Ed: You may consider placing the thing in the freezer for a while and giving it a try before the warranty expires.


----------



## prairiewolf (Feb 19, 2012)

Glen, I always have my Foxpro Scorpion and I know it works at least down to -8 deg

But I have 2 other JS PT e-callers and they seem to work. I also have a JS Gallows which also works in the cold. I like having more than one of the smaller e-callers that will work up to 50 yds. The reason this one interested me is that you can put other sounds on it, hopefully it is as small as the PT series.. I dont really care about the horn speaker on it and may take it off and replace with a small tweeter. I just use them in conjunction when I hand call.


----------



## glenway (Mar 27, 2011)

Could be a good option. Let us know.


----------



## prairiewolf (Feb 19, 2012)

OK, I got the JS Attractor Max in yesterday. The pic below shows the size compared to one of my JS PT series and my Foxpro Scorpion e-caller all with thier remotes. The body of the Attractor Max is the same size as the PT series, but with the horn speaker it is a little bulky. I will try the caller later this week to see how clear it is with louder volume, which personally I dont really care about. I tried it in the backyard last night out to 50 yds and it worked really good, but I barely had the volume up. Within a few min, I had a couple of ravens circling, lol The sounds that came on it are listed below and also came with a code to download 2 more of JS sounds from their website. It states it will hold 128 Mb of storage for additional sounds. It also came with a couple of replaceable stickers to write different sounds on. I will be replacing 4 sounds with 4 of my own.

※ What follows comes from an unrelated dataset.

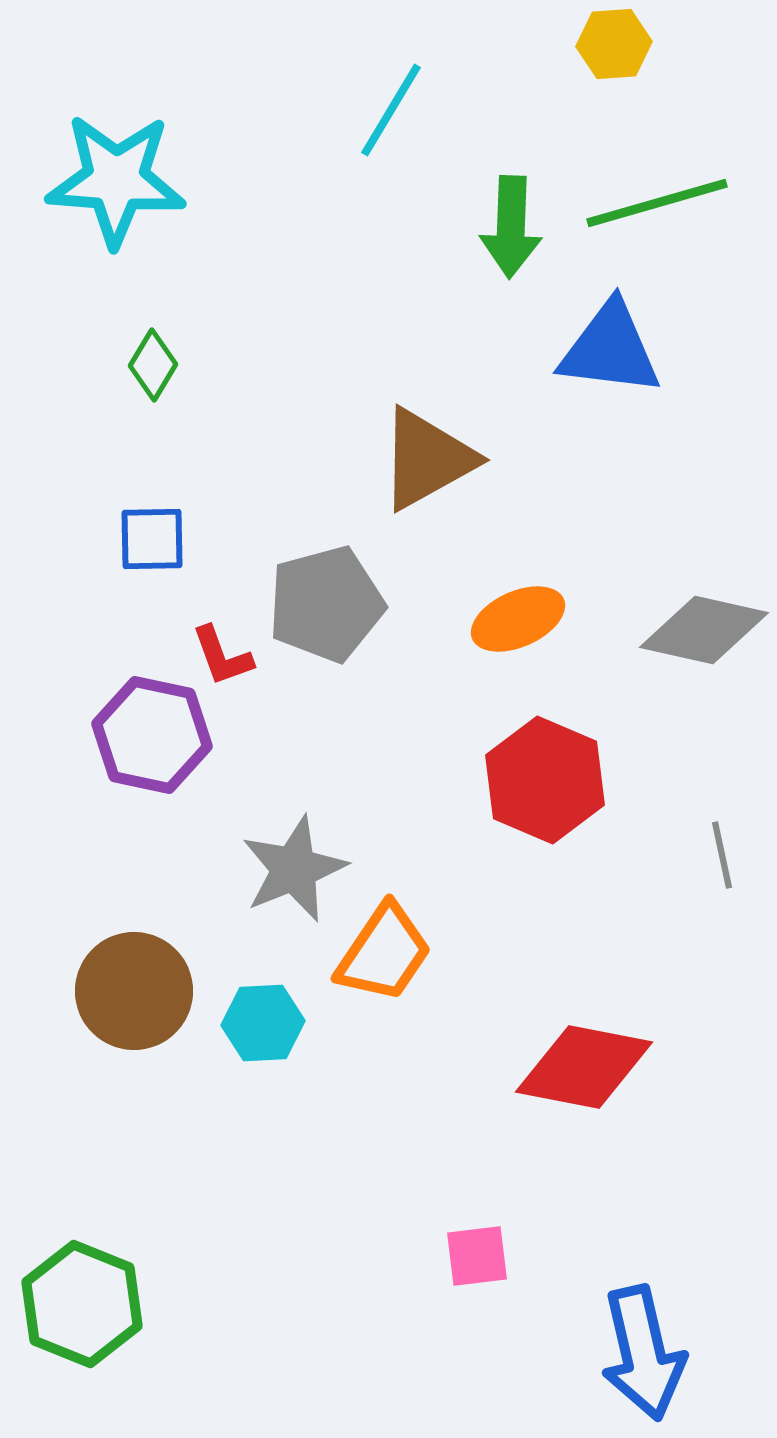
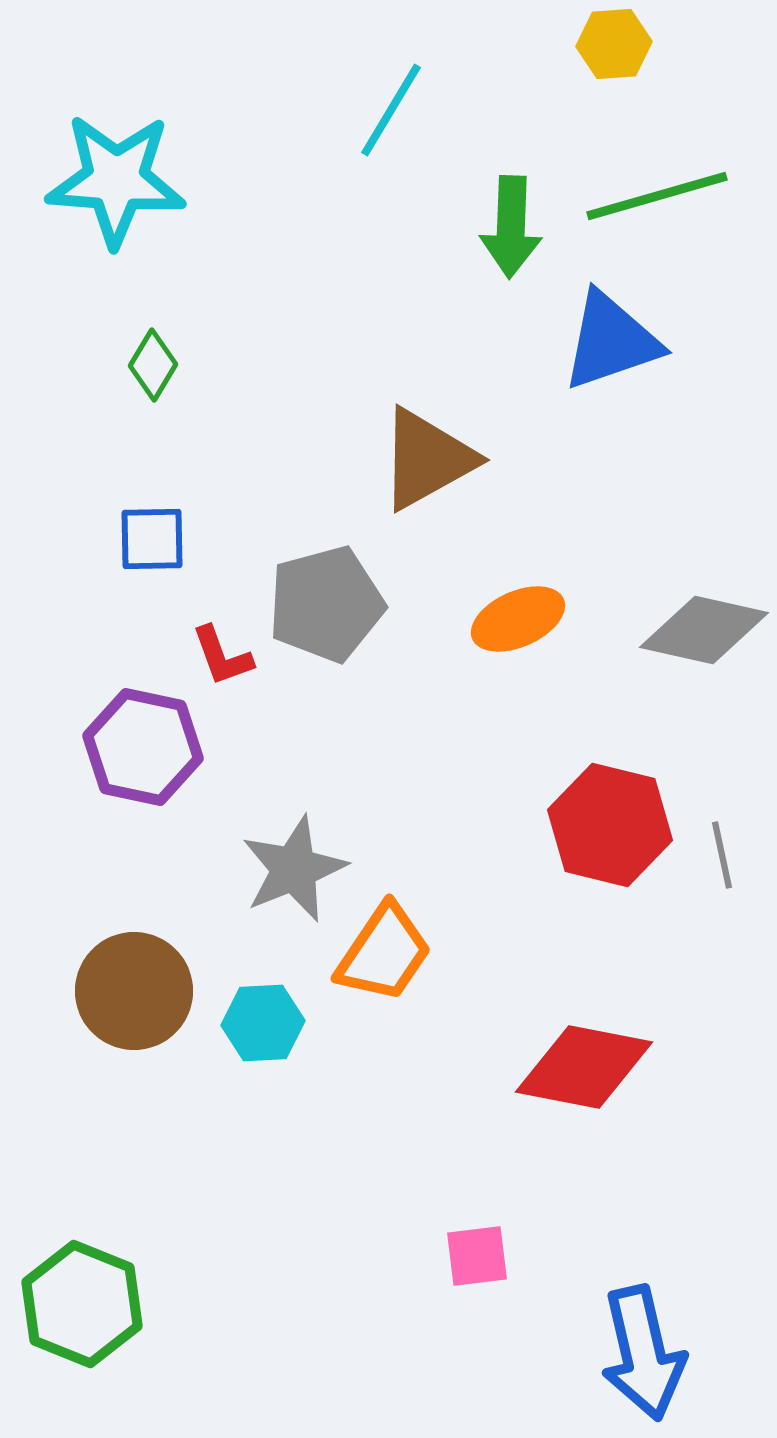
green line: moved 7 px up
blue triangle: moved 1 px right, 8 px up; rotated 26 degrees counterclockwise
purple hexagon: moved 9 px left, 12 px down
red hexagon: moved 65 px right, 45 px down; rotated 9 degrees counterclockwise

Sounds on the caller as shipped:

1-Jack Buffet 6-Woodpecker

2-Cottontail 7-Dist Kitten

3-Canine Pups 8-Fawn Bleat

4-Ki-Yi 9-Coyote&raccoon

5-Chicken Distress 10-Coyote Pup Dist

I will be replacing 5-6-7-9

the woodpecker is Ok, but I will be putting my old Burham Bros Yellow Headed Woodpecker that my son re-mastered in his studio, which is my go to call when using an e-caller.

I will give another report as soon as I get out and hopefully be able to have another guess the weight contest as well.


----------



## Larry (Dec 2, 2010)

FYI...I used the smaller one in the washes around Tuscon for cats. First ever E-Caller I ever bought was the smaller version. I would use my mouth call for a few minutes then turn on the caller. The cats and grey foxed loved the bird sound in the washes near Tuscon.

As one of those weirdo engineers Ill ease your mind a little. HEAT hurts batteries and electronics more than cold ever could. If your caller seems to not like the cold change the batteries to nimH or NiCads.


----------